Cross-market effects
Economic events in one industry or sector can have cascading impacts on seemingly unrelated markets.
The Pickle Problem
Illustrates the inefficiency of resource allocation in food banks without market-based pricing mechanisms.
Fake money/Auction site (Food Banks)
A quasi-market solution implemented by food banks to efficiently distribute donations using virtual currency and an auction platform.
Price Gouging
The practice of charging exceptionally high prices during emergencies, which can act as a signal to increase supply where it is most needed.
Profits (as a signal)
Higher profits indicate industries consumers want expanded, prompting producers to increase supply.
Losses (as a signal)
Higher losses indicate industries consumers want contracted, prompting producers to reduce supply.
Hayek's 'marvel'
The phenomenon of the price system guiding thousands of people to adjust their behavior to scarcity without central direction or full knowledge of the cause.
Central Planning
An economic system where a single official or bureaucracy is responsible for allocating all limited resources.
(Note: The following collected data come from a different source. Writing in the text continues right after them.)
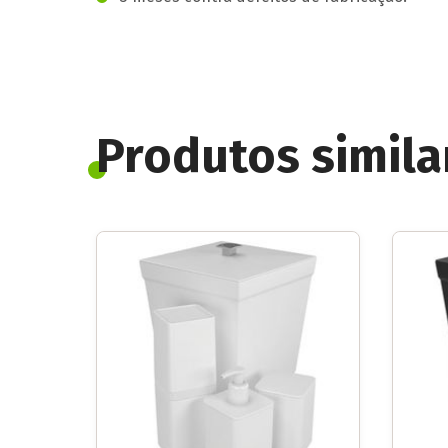
Produtos simila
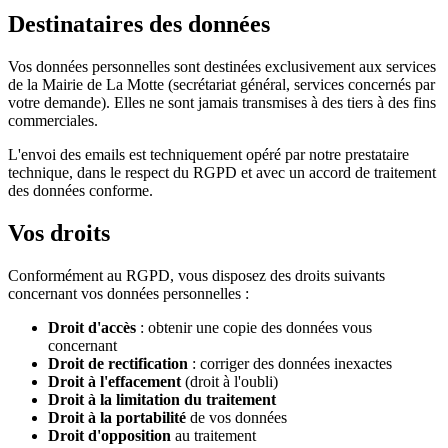
Destinataires des données
Vos données personnelles sont destinées exclusivement aux services
de la Mairie de La Motte (secrétariat général, services concernés par
votre demande). Elles ne sont jamais transmises à des tiers à des fins
commerciales.
L'envoi des emails est techniquement opéré par notre prestataire
technique, dans le respect du RGPD et avec un accord de traitement
des données conforme.
Vos droits
Conformément au RGPD, vous disposez des droits suivants
concernant vos données personnelles :
Droit d'accès
: obtenir une copie des données vous
concernant
Droit de rectification
: corriger des données inexactes
Droit à l'effacement
(droit à l'oubli)
Droit à la limitation du traitement
Droit à la portabilité
de vos données
Droit d'opposition
au traitement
Problems of central planning
Too much information to process and too few incentives for efficient resource allocation.
Command system
An economic system, like North Korea's, characterized by central planning and government control over resources.
Market/price system
An economic system, like South Korea's, characterized by decentralized decision-making guided by price signals.
Speculation (definition)
The act of buying or selling an asset with the expectation of profiting from future price changes.
Role of speculators
They attempt to profit from price changes, and in doing so, can help smooth out price fluctuations over time.
Incentives for speculators
Strong motivation to be accurate in their predictions, as being wrong results in financial losses.
Smoothing price fluctuations (speculation)
Speculation can reduce price volatility by moving goods from periods of surplus to periods of scarcity, or vice-versa.
Futures Markets (commodities)
Markets where contracts are made for the future delivery or purchase of goods, such as corn, oil, or gold, at an agreed-upon price.
Futures Prices
The price agreed upon today for the delivery of a good at a specific date in the future.
Spot Market
The market where goods are traded for immediate delivery at the current market price.
Spot Price
The current market price of an asset for immediate purchase and delivery.
Going short / Shorting
Entering a futures contract to sell a good at a predetermined price in the future, expecting the spot price to be lower at that time.
Risks of speculative markets
Potential for significant financial losses that can exceed the initial investment due to unpredictable price movements.
Signal Watching
The practice of analyzing futures prices to gain valuable information and predict future events.
Richard Roll (OJ futures)
An economist who found that the futures price for orange juice was so sensitive to weather that it could improve predictions by the National Weather Service.
Prediction Markets (performance)
Markets that pool information to produce forecasts, sometimes outperforming traditional polls, though not infallible as seen in some political predictions.